Erst kürzlich gelang Dr. Wilfried Rosendahl von den Reiss-Engelhorn-Museen zusammen mit seinem Kollegen Dr. Robert Darga, dem“Hüter der Knochen von Siegsdorf“ und Leiter des dortigen Naturkunde- und Mammutmuseums, eine neue Datierung des Fundes und damit eine klare Bestimmung des Menschen, der an dem Skelett des Höhlenlöwen seine Spuren hinterlassen hat – der klassische Neandertaler, dessen Anwesenheit im oberbayerischen Alpenvorland damit erstmals belegt werden kann. So gesichert die Datierung auch sein mag, immer noch bleiben spannende Fragen der Wissenschaftler offen: Wie spielte sich diese Begegnung zwischen Neandertaler und Höhlenlöwe ab? Warum haben die Menschen ihm nicht „das Fell über die Ohren gezogen“? Es lässt sich mit Sicherheit sagen, dass das Tier nicht enthäutet wurde. Und warum haben sich die Jäger offensichtlich nur mit ein paar Stücken Fleisch, welche aus dem toten Tier herausgeschnitten wurden, zufrieden gegeben?

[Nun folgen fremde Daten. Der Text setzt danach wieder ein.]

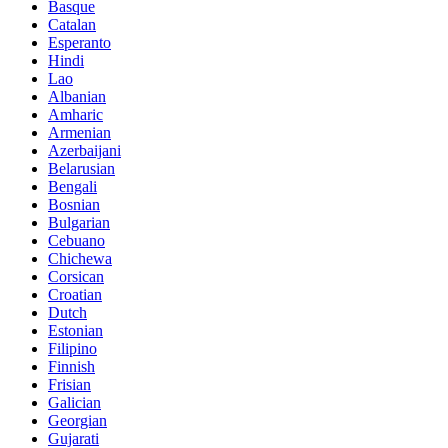
Basque
Catalan
Esperanto
Hindi
Lao
Albanian
Amharic
Armenian
Azerbaijani
Belarusian
Bengali
Bosnian
Bulgarian
Cebuano
Chichewa
Corsican
Croatian
Dutch
Estonian
Filipino
Finnish
Frisian
Galician
Georgian
Gujarati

Dr. Wilfried Rosendahl hat jetzt die Ergebnisse seiner Untersuchung in „Spektrum der Wissenschaften“Ausgabe 10/2004 veröffentlicht. Rosendahl ist promovierter Geoarchäologe und Kurator an den Reiss-Engelhorn-Museen in Mannheim. Außerdem wirkt er an verschiedenen Forschungsprojekten zum Thema „Mensch, Klima und Umwelt im Eiszeitalter“ mit.